Comment 8VC1 Re: I can't say I understand this 100%


Keyless entry fobs result in rash of vehicle thefts


I can't say I understand this 100% (Score: 1)

by on 2015-05-11 16:49 (#8TZY)

Ok, the car sends constantly some kind of 'hello' signal. Usually it has a reach of 30cm. Fine. The amplifier increases signal tremendously... understood. But now the key has to 'answer'. And its signal is not amplifies. So how far away its signal can be detected by the car? And where is the problem to limit this reach to perhaps 1m? Then the thieves you need two amplifier... And a way to get close to the key without the owner noticing it.

Re: I can't say I understand this 100% (Score: 1)

by on 2015-05-11 19:00 (#8V64)

No doubt the signal boosters/amplifiers in question are bi-directional.

There is no way for a radio signal to be limited to any specific range. The typical working distance is based on the common antenna configuration(s). Using a highly directional (high gain) antenna, you can reach a signal from many times further away than it was ever designed for. For example, how many people are stealing distant neighbor's WiFi, thanks to a Pringles cantenna, or similar?

Re: I can't say I understand this 100% (Score: 1)
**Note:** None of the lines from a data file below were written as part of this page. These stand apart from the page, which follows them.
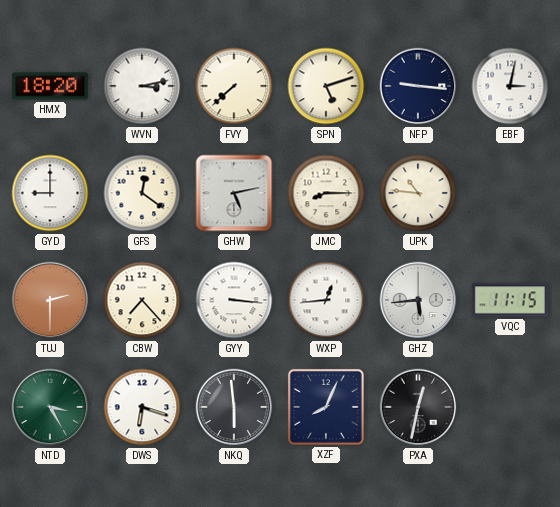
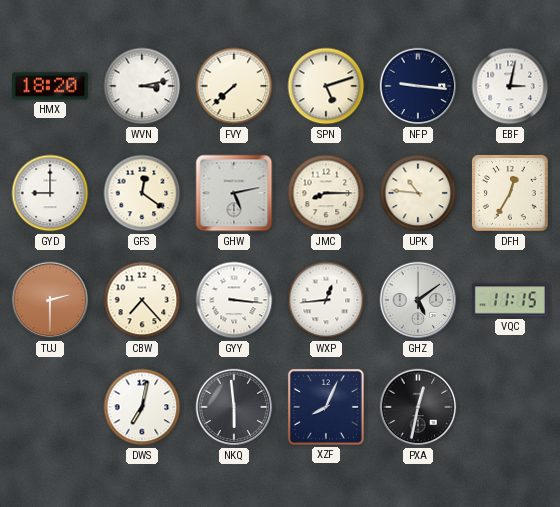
DFH: none -> 12:35
GHZ: 5:44 -> 5:09
NTD: 3:25 -> none
DWS: 6:18 -> 7:02
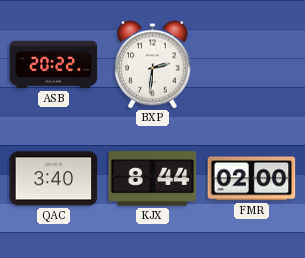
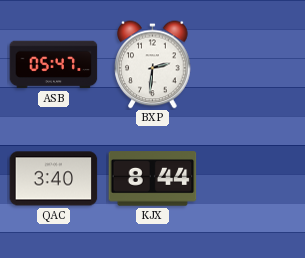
ASB: 20:22 -> 05:47
FMR: 02:00 -> none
by on 2015-05-11 20:38 (#8VC1)

Sure, the amplifiers are bi-directional, but even such amplifiers have limits. If the normals distance is 30cm, you go within the 30cm range of the car and maybe amplify it to 100m. No problem. This I understood. But an amplifier can only boost what is receives. How far are key/car usually apart. when the car is parked and the owner at home? 20m? 40m? You say there is no way to limit a radio signal to a specific range. Of course not. But when the strength of the key signal is too weak to be detected by the amplifier in 1m distance, it effectively is limited. So, why is the signal strength of the key so strong, that the amplifier can receive and amplify its answer over such a large distance?